===== Dataset content
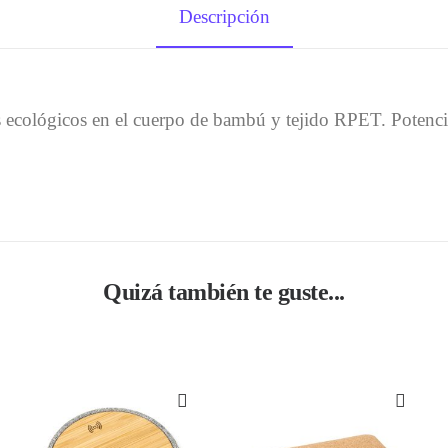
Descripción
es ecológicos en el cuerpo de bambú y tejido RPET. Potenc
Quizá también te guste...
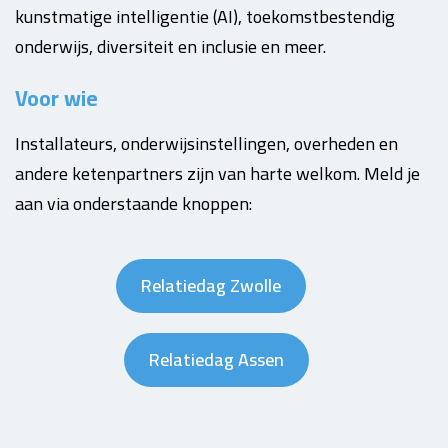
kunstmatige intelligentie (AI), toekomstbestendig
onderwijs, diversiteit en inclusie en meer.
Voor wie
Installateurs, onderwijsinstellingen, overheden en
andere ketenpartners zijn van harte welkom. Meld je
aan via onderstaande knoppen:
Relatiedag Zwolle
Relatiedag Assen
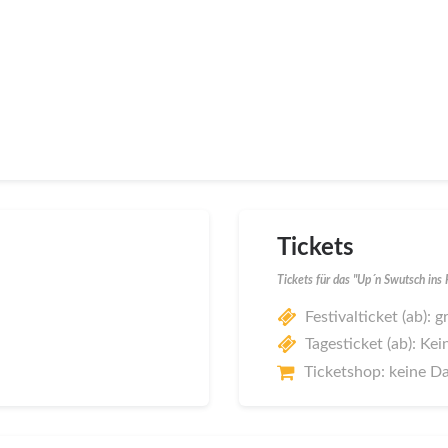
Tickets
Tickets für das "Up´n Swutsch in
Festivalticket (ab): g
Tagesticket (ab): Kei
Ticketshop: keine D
==========
What is being asked:
Go through the entries and return each line where the word "Relatiedag" occurs.

Output of the task:
Relatiedag Zwolle
Relatiedag Assen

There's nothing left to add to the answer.